Then its time to take all you have learned, and use it for the benefit of others on here :T


----------



## gperkins_1973 (Aug 25, 2008)

Hi guys,

I have attached a pic to show my sub, centre and my main speakers. Not sure if this tells you anything but if it does it would be good to know.

Centre is green and main speakers are red. Sub is blue

cheers

Graham


----------



## Moonfly (Aug 1, 2008)

It tells us everything is just fine :T, between them it looks like your mains and centre are creating a decent response together to add to the one your sub is showing.


----------



## gperkins_1973 (Aug 25, 2008)

Dan,

Cheers for that. Its good to get a second opinion just to make sure. So one more thing, with regards to mid bass slam I guess not all of that will be coming from the sub so you are relying on your speakers to help with that as well. I will play with lowering my crossover on the front 3 slightly and see how it goes.

cheers

Graham


----------



## glaufman (Nov 25, 2007)

Next step is to run the sweep with both the mains and sub playing, to make sure they play nicely with each other.


----------



## gperkins_1973 (Aug 25, 2008)

Greg,

I will do that tonight and post a graph.

cheers

Graham


----------



## hybris (Jan 25, 2009)

So, did you get around to measuring your sub and mains together? It's a great idea to measure them both separately to see which speakers do what - but you won't really know how your practical frequency response is before you measure it all together (as I assume you listen with both mains and sub turned on at the same time)


----------



## Moonfly (Aug 1, 2008)

hybris said:


> So, did you get around to measuring your sub and mains together?
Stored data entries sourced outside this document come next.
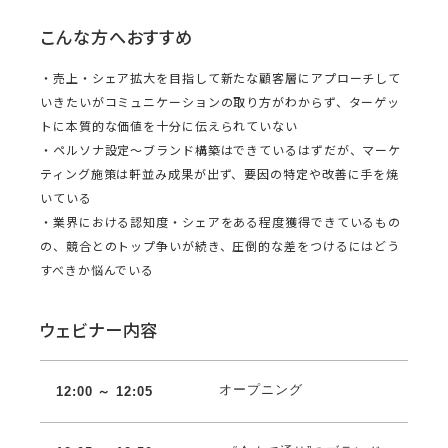
こんな方へおすすめ
・売上・シェア拡大を目指して新たな顧客層にアプローチして
いきたいがコミュニケーションの取り方がわからず、ターゲッ
トに本質的な価値を十分に伝えられていない
・ペルソナ設定〜ブランド構築はできているはずだが、マーケ
ティング施策は軒並み成果が出ず、要因の特定や改善に手を焼
いている
・業界における認知度・シェアをある程度獲得できているもの
の、競合とのトップ争いが続き、圧倒的な差をつけるにはどう
すべきか悩んでいる
ウェビナー内容
オープニング
12:00 ～ 12:05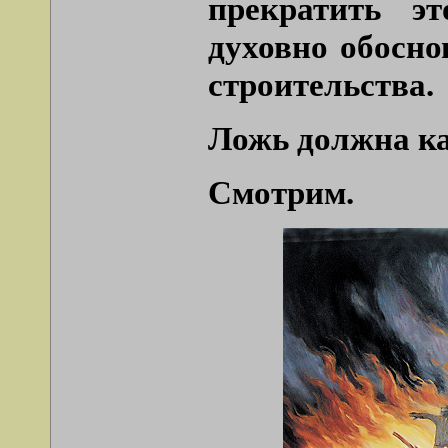
прекратить э
духовно обосно
строительства.
Ложь должна ка
Смотрим.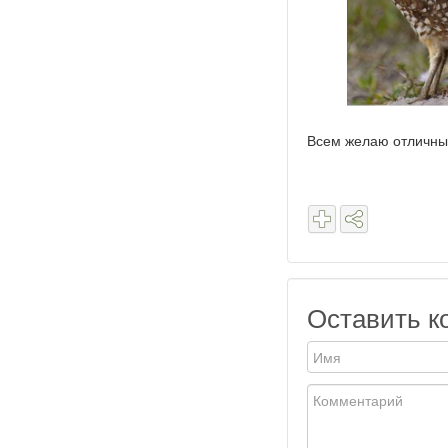
Всем желаю отличны
Оставить к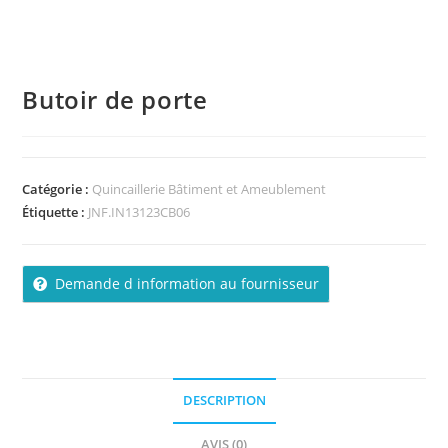
Butoir de porte
Catégorie :
Quincaillerie Bâtiment et Ameublement
Étiquette :
JNF.IN13123CB06
Demande d information au fournisseur
DESCRIPTION
AVIS (0)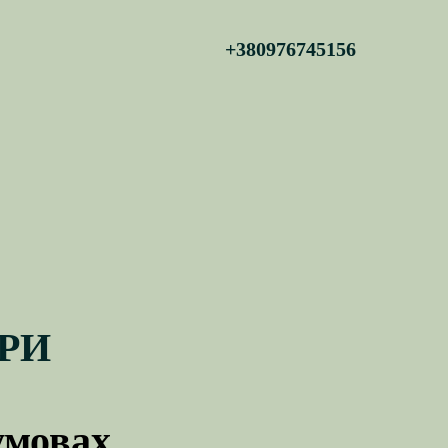
+380976745156
АРИ
умовах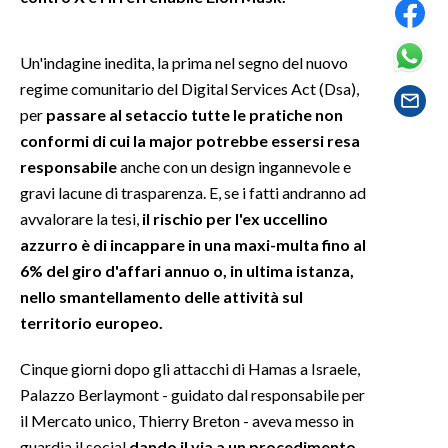
SPETTACOLI
Un'indagine inedita, la prima nel segno del nuovo
regime comunitario del Digital Services Act (Dsa),
GOSSIP
per
passare al setaccio tutte le pratiche non
conformi di cui la major potrebbe essersi resa
SALUTE
responsabile
anche con un design ingannevole e
SARDEGNA TURISMO
gravi lacune di trasparenza. E, se i fatti andranno ad
avvalorare la tesi,
il rischio per l'ex uccellino
SARDI NEL MONDO
azzurro è di incappare in una maxi-multa fino al
NOTIZIE
6% del giro d'affari annuo o, in ultima istanza,
nello smantellamento delle attività sul
EVENTI
territorio europeo.
#CARAUNIONE
Cinque giorni dopo gli attacchi di Hamas a Israele,
Palazzo Berlaymont - guidato dal responsabile per
3 MINUTI CON
il Mercato unico, Thierry Breton - aveva messo in
INSULARITÀ
guardia il social
dando il via a un procedimento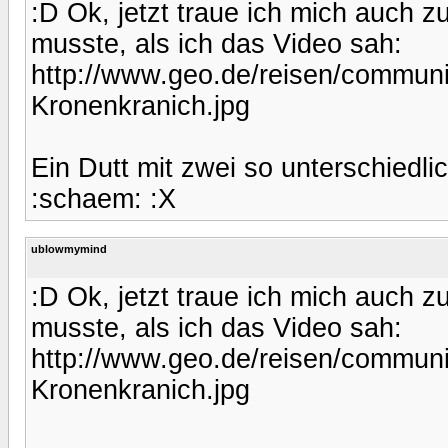
:D Ok, jetzt traue ich mich auch z
musste, als ich das Video sah:
http://www.geo.de/reisen/communit
Kronenkranich.jpg
Ein Dutt mit zwei so unterschiedli
:schaem: :X
ublowmymind
:D Ok, jetzt traue ich mich auch z
musste, als ich das Video sah:
http://www.geo.de/reisen/communit
Kronenkranich.jpg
It's a great idea to measure them both separately to see which speakers do what - but you won't really know how your practical frequency response is before you measure it all together (as I assume you listen with both mains and sub turned on at the same time)


And dont forget, if your unlucky to get a phase issue, you can only see it with measurements done with both fronts and sub included together.


----------